ENEM 2005 - O trabalho infantil na realidade brasileira
Enviada em 31/10/2020
Na obra “Utopia”, do filósofo e escritor inglês Thomas More, é retratada uma sociedade perfeita, na qual o corpo social caracteriza-se pela ausência de conflitos e problemas. No entanto, fora da ficção, o que se observa na contemporaneidade é o oposto do que o autor apresenta, uma vez que o trabalho infantil exibe barreiras, as quais dificultam a concretização das ideias de More. Nessa perspectiva, esse cenário antagônico é potencializado pela pouca efetividade das autoridades estatais na resolução do problema, exibindo uma deturpação dos direitos fundamentais garantidos aos jovens, tornado necessária a discussão desses aspectos para o pleno funcionamento da sociedade.
De início, vale destacar que a problemática deriva da baixa atuação dos setores governamentais no que concerne à criação de mecanismos que coíbam tais recorrências. A respeito disso, segundo o filósofo inglês Thomas Hobbes, o Estado é responsável por garantir o bem-estar da população, contudo, isso não ocorre no Brasil, haja vista a inexistência de programas de integração social realmente efetivos destinados aos jovens a fim de garantir seus direitos e removê-los do trabalho prematuro. Fato esse mostra-se verídico ao observar uma pesquisa realizada pelo IBGE, a qual revela que há mais de 5 milhões de crianças e adolescentes entre 5 e 17 anos que trabalham no Brasil. Desse modo, torna-se imprescindível a reformulação dessa postura estatal de forma urgente.
Outrossim, pontua-se que a Constituição Brasileira de 1988 garante acesso à educação, cultura, esporte, lazer, entre outros direitos básicos e indispensáveis a todas as crianças e jovens do país. Entretanto, na realidade, o que se vê é que boa parte dessa parcela da população não vive isso, já que muitos possuem seus direitos negligenciados ao serem expostos ao trabalho muito cedo. Nesse seguimento, segundo o jornalista Gilberto Dimenstein, esses indivíduos são enquadrados como “cidadãos de papel”, já que suas garantias se restringem ao campo teórico, não sendo verificadas na prática. Assim, vê-se alguns dos muitos problemas relacionados ao trabalho infantil.

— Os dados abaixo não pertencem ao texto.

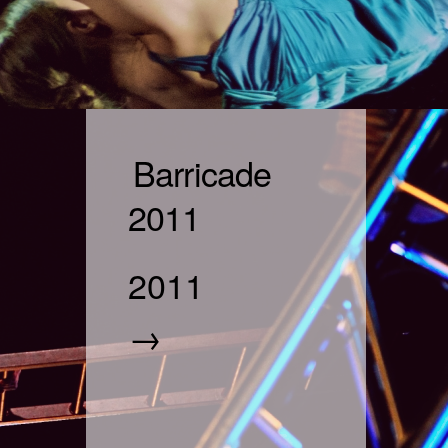
Barricade
2011
2011
→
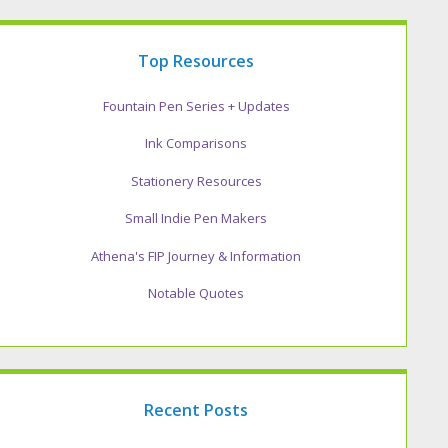
Top Resources
Fountain Pen Series + Updates
Ink Comparisons
Stationery Resources
Small Indie Pen Makers
Athena's FIP Journey & Information
Notable Quotes
Recent Posts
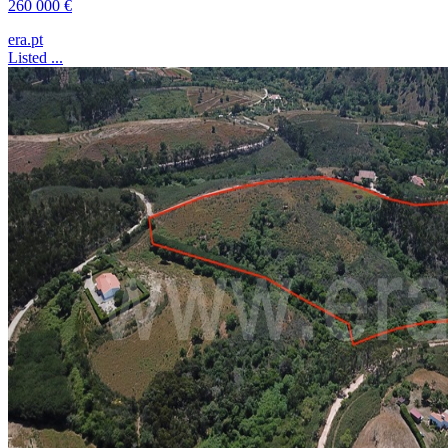
260 000 €
era.pt
Listed ...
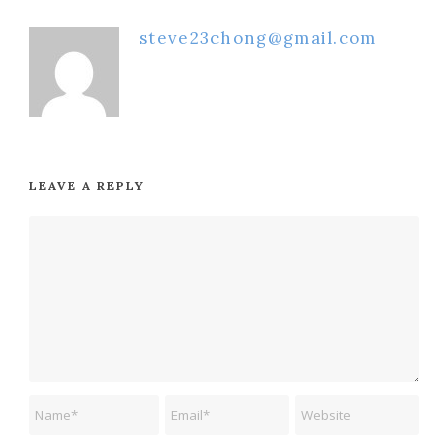
steve23chong@gmail.com
LEAVE A REPLY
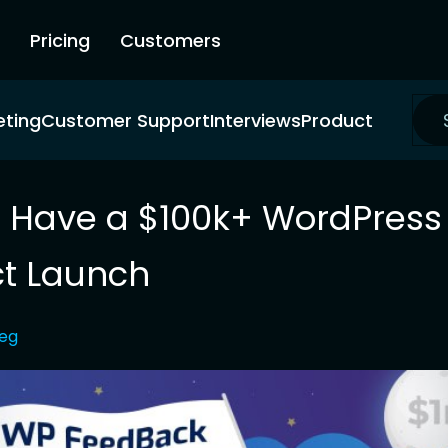
Pricing
Customers
eting
Customer Support
Interviews
Product
 Have a $100k+ WordPress
t Launch
leg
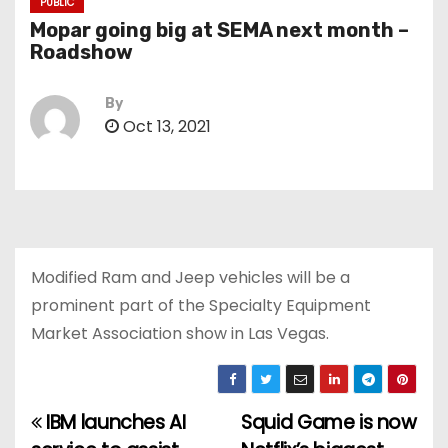
PUBLIC
Mopar going big at SEMA next month –
Roadshow
By
Oct 13, 2021
Modified Ram and Jeep vehicles will be a
prominent part of the Specialty Equipment
Market Association show in Las Vegas.
IBM launches AI
Squid Game is now
P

Portanto, cabe ao Estado, por meio da Secretaria Nacional dos Direitos da Criança e do Adolescente e com auxílio do Conselho Tutelar das cidades, realizar uma fiscalização mais rígida nas empresas e ruas do território nacional, a fim de evitar a contratação de crianças e jovens abaixo da idade mínima necessária para exercer o ofício. Ademais, o Estado, por intermédio do Ministério da Educação, deve instituir o ensino integral nas escolas, com atividades esportivas e culturais após as aulas regulares, com o fito de manter os estudantes fora das ruas e garantir sua educação. Dessa maneira, o trabalho infantil poderia ser, em médio e longo prazo, atenuado e a coletividade estaria um passo mais próxima da “Utopia” de Thomas More.